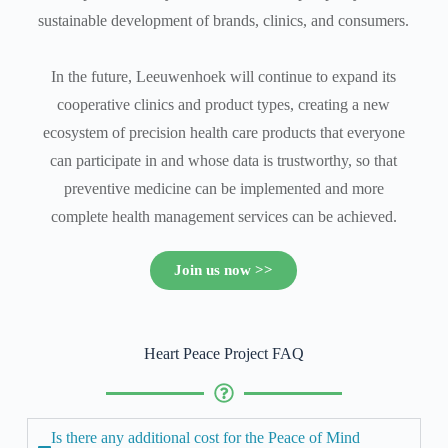
sustainable development of brands, clinics, and consumers.
In the future, Leeuwenhoek will continue to expand its
cooperative clinics and product types, creating a new
ecosystem of precision health care products that everyone
can participate in and whose data is trustworthy, so that
preventive medicine can be implemented and more
complete health management services can be achieved.
Join us now >>
Heart Peace Project FAQ
Is there any additional cost for the Peace of Mind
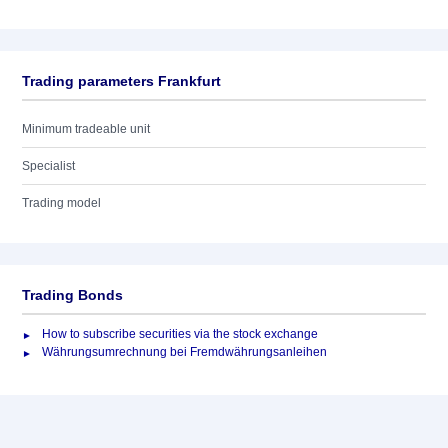
Trading parameters Frankfurt
Minimum tradeable unit
Specialist
Trading model
Trading Bonds
How to subscribe securities via the stock exchange
Währungsumrechnung bei Fremdwährungsanleihen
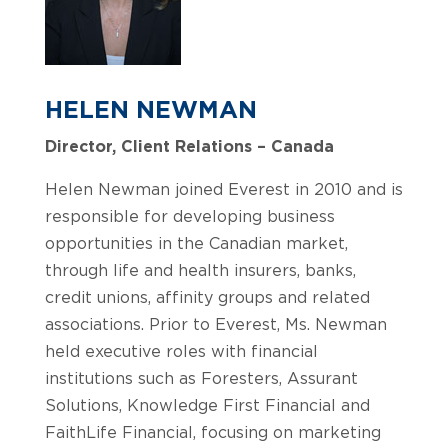
HELEN NEWMAN
Director, Client Relations – Canada
Helen Newman joined Everest in 2010 and is
responsible for developing business
opportunities in the Canadian market,
through life and health insurers, banks,
credit unions, affinity groups and related
associations. Prior to Everest, Ms. Newman
held executive roles with financial
institutions such as Foresters, Assurant
Solutions, Knowledge First Financial and
FaithLife Financial, focusing on marketing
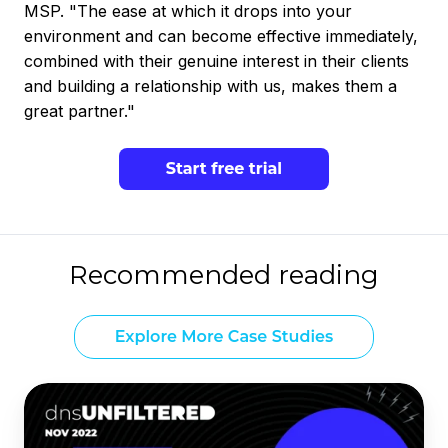
MSP. "The ease at which it drops into your
environment and can become effective immediately,
combined with their genuine interest in their clients
and building a relationship with us, makes them a
great partner."
Recommended reading
dnsUNFILTERED:
A
Candid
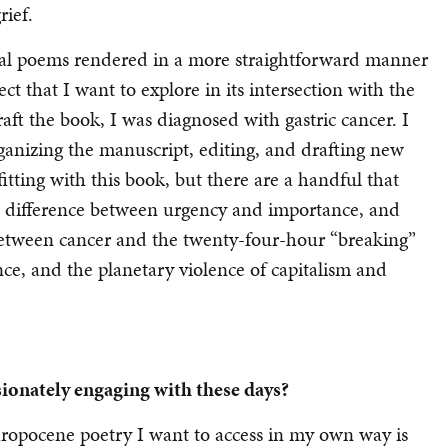
rief.
onal poems rendered in a more straightforward manner
that I want to explore in its intersection with the
raft the book, I was diagnosed with gastric cancer. I
anizing the manuscript, editing, and drafting new
itting with this book, but there are a handful that
e difference between urgency and importance, and
between cancer and the twenty-four-hour “breaking”
nce, and the planetary violence of capitalism and
sionately engaging with these days?
hropocene poetry I want to access in my own way is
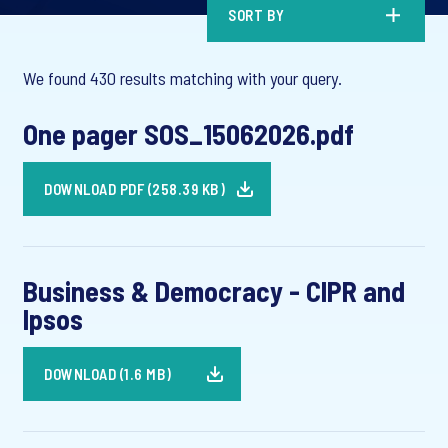
SORT BY
We found 430 results matching with your query.
One pager SOS_15062026.pdf
DOWNLOAD PDF (258.39 KB)
Business & Democracy - CIPR and
Ipsos
DOWNLOAD (1.6 MB)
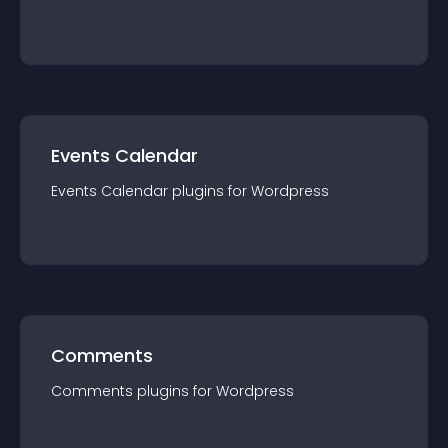
Events Calendar
Events Calendar
plugin
s for
Wordpress
Comments
Comments
plugin
s for
Wordpress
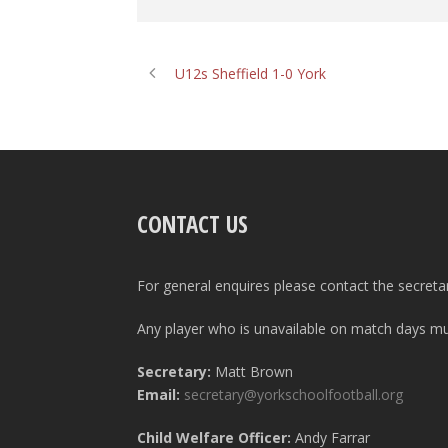
U12s Sheffield 1-0 York
CONTACT US
For general enquires please contact the secreta
Any player who is unavailable on match days mus
Secretary:
Matt Brown
Email:
secretary@yorkschoolfootball.org
Child Welfare Officer:
Andy Farrar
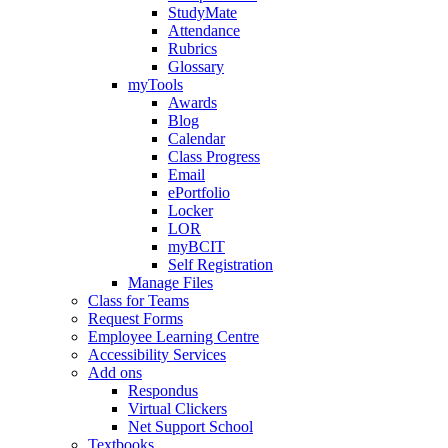
StudyMate
Attendance
Rubrics
Glossary
myTools
Awards
Blog
Calendar
Class Progress
Email
ePortfolio
Locker
LOR
myBCIT
Self Registration
Manage Files
Class for Teams
Request Forms
Employee Learning Centre
Accessibility Services
Add ons
Respondus
Virtual Clickers
Net Support School
Textbooks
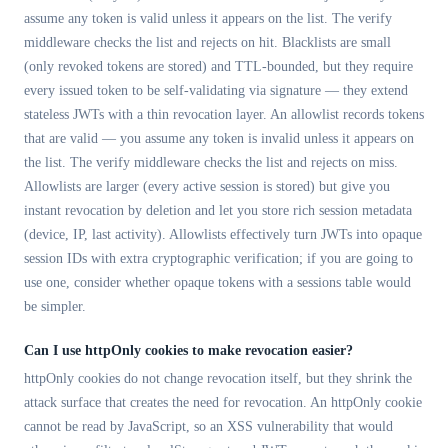
assume any token is valid unless it appears on the list. The verify
middleware checks the list and rejects on hit. Blacklists are small
(only revoked tokens are stored) and TTL-bounded, but they require
every issued token to be self-validating via signature — they extend
stateless JWTs with a thin revocation layer. An allowlist records tokens
that are valid — you assume any token is invalid unless it appears on
the list. The verify middleware checks the list and rejects on miss.
Allowlists are larger (every active session is stored) but give you
instant revocation by deletion and let you store rich session metadata
(device, IP, last activity). Allowlists effectively turn JWTs into opaque
session IDs with extra cryptographic verification; if you are going to
use one, consider whether opaque tokens with a sessions table would
be simpler.
Can I use httpOnly cookies to make revocation easier?
httpOnly cookies do not change revocation itself, but they shrink the
attack surface that creates the need for revocation. An httpOnly cookie
cannot be read by JavaScript, so an XSS vulnerability that would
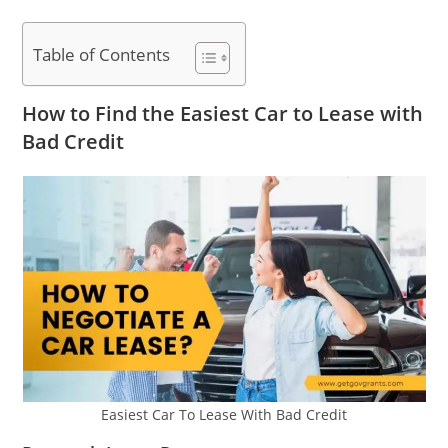
Table of Contents
How to Find the Easiest Car to Lease with
Bad Credit
Easiest Car To Lease With Bad Credit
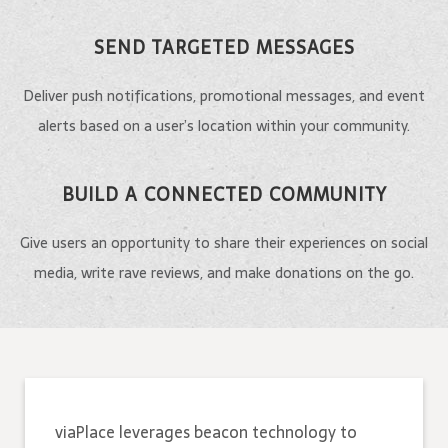
SEND TARGETED MESSAGES
Deliver push notifications, promotional messages, and event
alerts based on a user’s location within your community.
BUILD A CONNECTED COMMUNITY
Give users an opportunity to share their experiences on social
media, write rave reviews, and make donations on the go.
viaPlace leverages beacon technology to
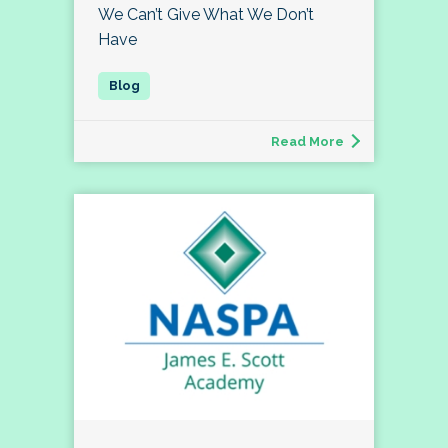
We Can’t Give What We Don’t
Have
Read More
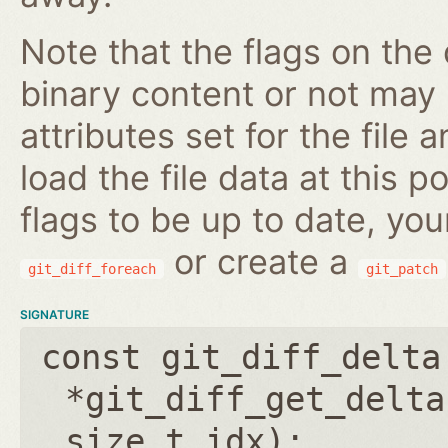
Note that the flags on the 
binary content or not may n
attributes set for the file
load the file data at this p
flags to be up to date, you
or create a
git_diff_foreach
git_patch
SIGNATURE
const git_diff_delta
*git_diff_get_delta
size_t idx
);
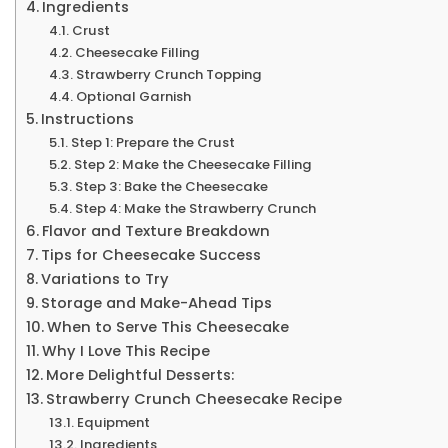
Ingredients
Crust
Cheesecake Filling
Strawberry Crunch Topping
Optional Garnish
Instructions
Step 1: Prepare the Crust
Step 2: Make the Cheesecake Filling
Step 3: Bake the Cheesecake
Step 4: Make the Strawberry Crunch
Flavor and Texture Breakdown
Tips for Cheesecake Success
Variations to Try
Storage and Make-Ahead Tips
When to Serve This Cheesecake
Why I Love This Recipe
More Delightful Desserts:
Strawberry Crunch Cheesecake Recipe
Equipment
Ingredients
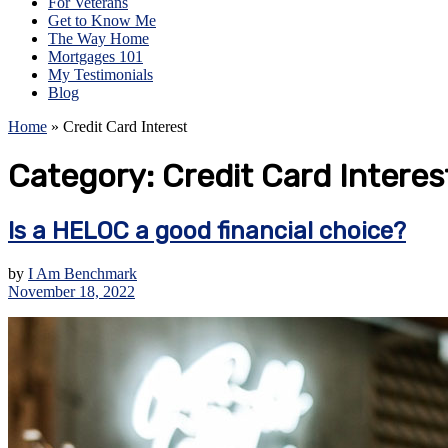
For Veterans
Get to Know Me
The Way Home
Mortgages 101
My Testimonials
Blog
Home
»
Credit Card Interest
Category:
Credit Card Interes
Is a HELOC a good financial choice?
by
I Am Benchmark
November 18, 2022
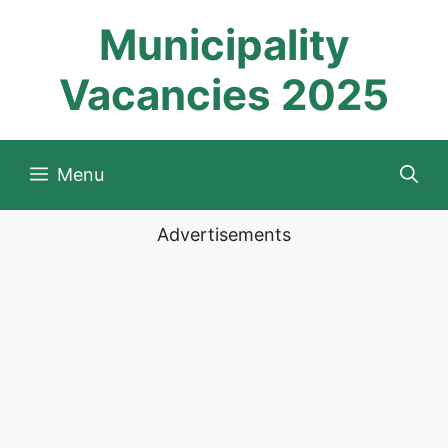
Skip
Municipality
to
content
Vacancies 2025
Menu
Advertisements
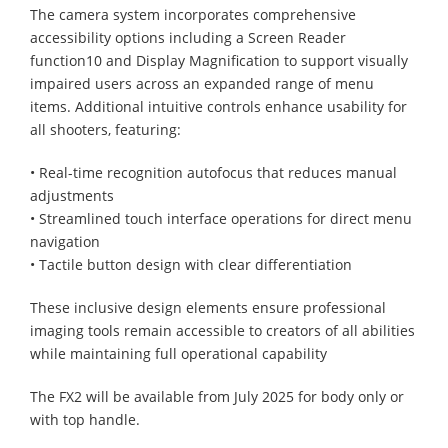
The camera system incorporates comprehensive
accessibility options including a Screen Reader
function10 and Display Magnification to support visually
impaired users across an expanded range of menu
items. Additional intuitive controls enhance usability for
all shooters, featuring:
• Real-time recognition autofocus that reduces manual
adjustments
• Streamlined touch interface operations for direct menu
navigation
• Tactile button design with clear differentiation
These inclusive design elements ensure professional
imaging tools remain accessible to creators of all abilities
while maintaining full operational capability
The FX2 will be available from July 2025 for body only or
with top handle. ​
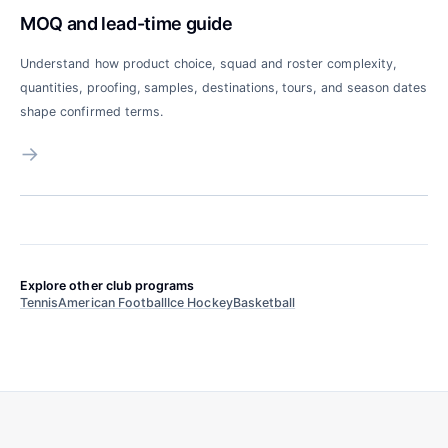
MOQ and lead-time guide
Understand how product choice, squad and roster complexity,
quantities, proofing, samples, destinations, tours, and season dates
shape confirmed terms.
→
Explore other club programs
Tennis
American Football
Ice Hockey
Basketball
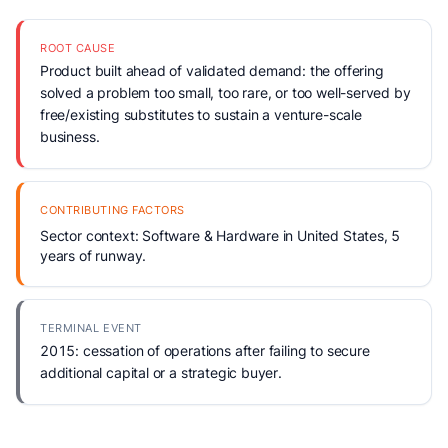
ROOT CAUSE
Product built ahead of validated demand: the offering
solved a problem too small, too rare, or too well-served by
free/existing substitutes to sustain a venture-scale
business.
CONTRIBUTING FACTORS
Sector context: Software & Hardware in United States, 5
years of runway.
TERMINAL EVENT
2015: cessation of operations after failing to secure
additional capital or a strategic buyer.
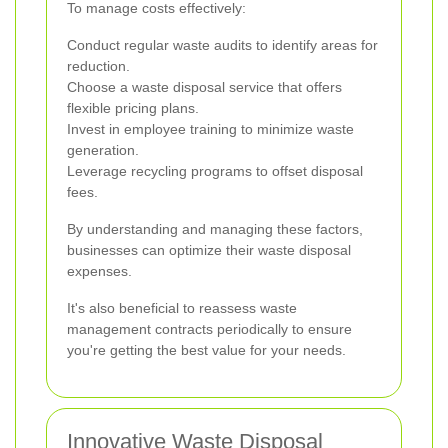
To manage costs effectively:
Conduct regular waste audits to identify areas for
reduction.
Choose a waste disposal service that offers
flexible pricing plans.
Invest in employee training to minimize waste
generation.
Leverage recycling programs to offset disposal
fees.
By understanding and managing these factors,
businesses can optimize their waste disposal
expenses.
It's also beneficial to reassess waste
management contracts periodically to ensure
you're getting the best value for your needs.
Innovative Waste Disposal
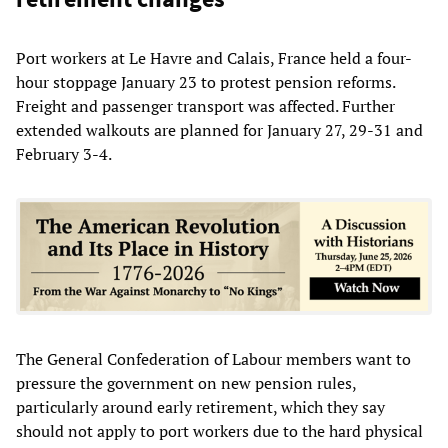
Port workers at Le Havre and Calais, France held a four-
hour stoppage January 23 to protest pension reforms.
Freight and passenger transport was affected. Further
extended walkouts are planned for January 27, 29-31 and
February 3-4.
The General Confederation of Labour members want to
pressure the government on new pension rules,
particularly around early retirement, which they say
should not apply to port workers due to the hard physical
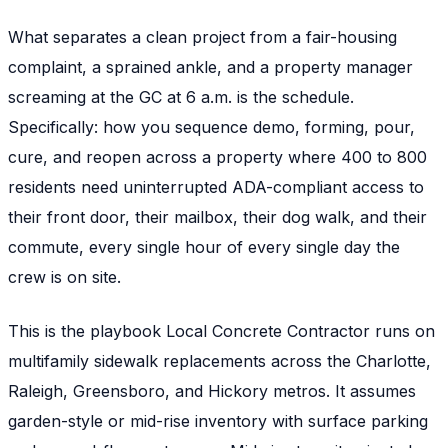
What separates a clean project from a fair-housing
complaint, a sprained ankle, and a property manager
screaming at the GC at 6 a.m. is the schedule.
Specifically: how you sequence demo, forming, pour,
cure, and reopen across a property where 400 to 800
residents need uninterrupted ADA-compliant access to
their front door, their mailbox, their dog walk, and their
commute, every single hour of every single day the
crew is on site.
This is the playbook Local Concrete Contractor runs on
multifamily sidewalk replacements across the Charlotte,
Raleigh, Greensboro, and Hickory metros. It assumes
garden-style or mid-rise inventory with surface parking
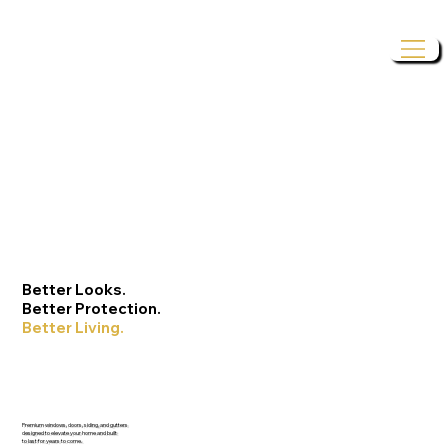
Better Looks.
Better Protection.
Better Living.
Premium windows, doors, siding, and gutters
designed to elevate your home and built
to last for years to come.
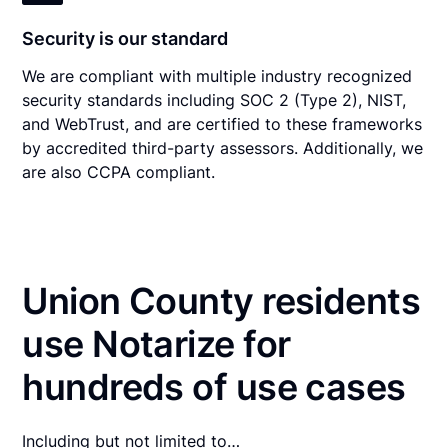
Security is our standard
We are compliant with multiple industry recognized
security standards including SOC 2 (Type 2), NIST,
and WebTrust, and are certified to these frameworks
by accredited third-party assessors. Additionally, we
are also CCPA compliant.
Union County residents
use Notarize for
hundreds of use cases
Including but not limited to…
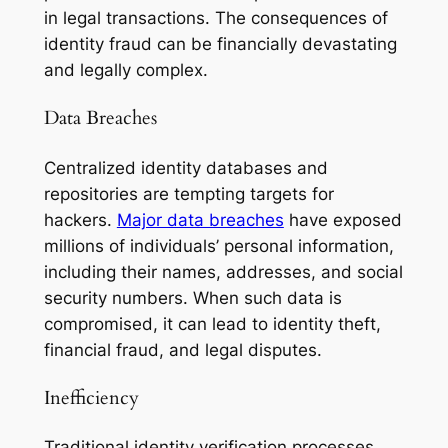
in legal transactions. The consequences of
identity fraud can be financially devastating
and legally complex.
Data Breaches
Centralized identity databases and
repositories are tempting targets for
hackers.
Major data breaches
have exposed
millions of individuals’ personal information,
including their names, addresses, and social
security numbers. When such data is
compromised, it can lead to identity theft,
financial fraud, and legal disputes.
Inefficiency
Traditional identity verification processes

******************************

*Your goal*: Exact copy, pictures excluded: repeat the lines from the top of the material through the line with "e difference between".

*Solution to this problem*:
sustainable development of brands, clinics, and consumers.
In the future, Leeuwenhoek will continue to expand its
cooperative clinics and product types, creating a new
ecosystem of precision health care products that everyone
can participate in and whose data is trustworthy, so that
preventive medicine can be implemented and more
complete health management services can be achieved.
Join us now >>
Heart Peace Project FAQ
Is there any additional cost for the Peace of Mind
Trading parameters Frankfurt
Minimum tradeable unit
Specialist
Trading model
Trading Bonds
How to subscribe securities via the stock exchange
Währungsumrechnung bei Fremdwährungsanleihen
HELEN NEWMAN
Director, Client Relations – Canada
Helen Newman joined Everest in 2010 and is
responsible for developing business
opportunities in the Canadian market,
through life and health insurers, banks,
credit unions, affinity groups and related
associations. Prior to Everest, Ms. Newman
held executive roles with financial
institutions such as Foresters, Assurant
Solutions, Knowledge First Financial and
FaithLife Financial, focusing on marketing
MSP. "The ease at which it drops into your
environment and can become effective immediately,
combined with their genuine interest in their clients
and building a relationship with us, makes them a
great partner."
Recommended reading
dnsUNFILTERED:
A
Candid
rief.
onal poems rendered in a more straightforward manner
that I want to explore in its intersection with the
raft the book, I was diagnosed with gastric cancer. I
anizing the manuscript, editing, and drafting new
itting with this book, but there are a handful that
e difference between urgency and importance, and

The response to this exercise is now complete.